(Stored entries)
⁂

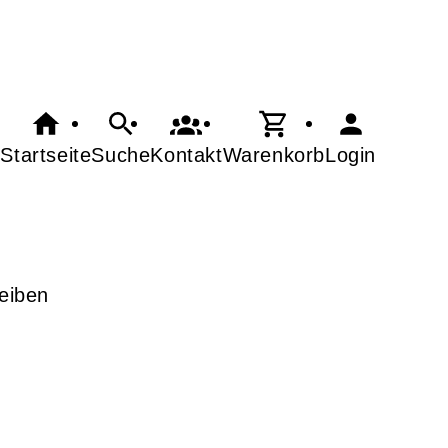
Startseite
Suche
Kontakt
Warenkorb
Login
eiben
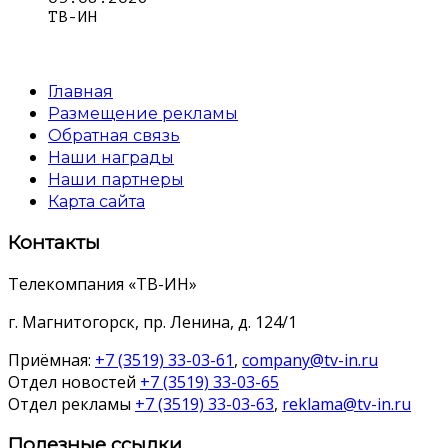
ТВ-ИН
Главная
Размещение рекламы
Обратная связь
Наши награды
Наши партнеры
Карта сайта
Контакты
Телекомпания «ТВ-ИН»
г. Магнитогорск, пр. Ленина, д. 124/1
Приёмная:
+7 (3519) 33-03-61
,
company@tv-in.ru
Отдел новостей
+7 (3519) 33-03-65
Отдел рекламы
+7 (3519) 33-03-63
,
reklama@tv-in.ru
Полезные ссылки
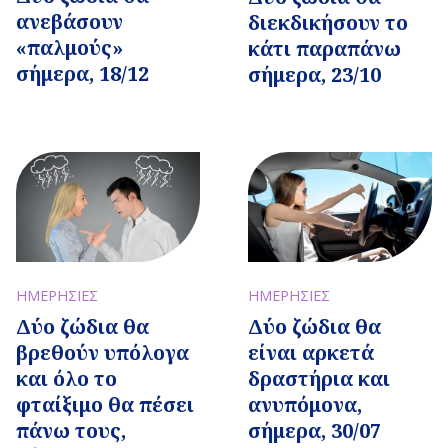
ανεβάσουν
διεκδικήσουν το
«παλμούς»
κάτι παραπάνω
σήμερα, 18/12
σήμερα, 23/10
ΗΜΕΡΗΣΙΕΣ
ΗΜΕΡΗΣΙΕΣ
Δύο ζώδια θα
Δύο ζώδια θα
είναι αρκετά
βρεθούν υπόλογα
δραστήρια και
και όλο το
ανυπόμονα,
φταίξιμο θα πέσει
σήμερα, 30/07
πάνω τους,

⁂

- [Your assignment]: Leave out the pictures and repeat the remaining data exactly.

- [Finished task]:
Startseite
Suche
Kontakt
Warenkorb
Login
eiben
ТВ-ИН
Главная
Размещение рекламы
Обратная связь
Наши награды
Наши партнеры
Карта сайта
Контакты
Телекомпания «ТВ-ИН»
г. Магнитогорск, пр. Ленина, д. 124/1
Приёмная:
+7 (3519) 33-03-61
,
company@tv-in.ru
Отдел новостей
+7 (3519) 33-03-65
Отдел рекламы
+7 (3519) 33-03-63
,
reklama@tv-in.ru
Полезные ссылки
ανεβάσουν
διεκδικήσουν το
«παλμούς»
κάτι παραπάνω
σήμερα, 18/12
σήμερα, 23/10
ΗΜΕΡΗΣΙΕΣ
ΗΜΕΡΗΣΙΕΣ
Δύο ζώδια θα
Δύο ζώδια θα
είναι αρκετά
βρεθούν υπόλογα
δραστήρια και
και όλο το
ανυπόμονα,
φταίξιμο θα πέσει
σήμερα, 30/07
πάνω τους,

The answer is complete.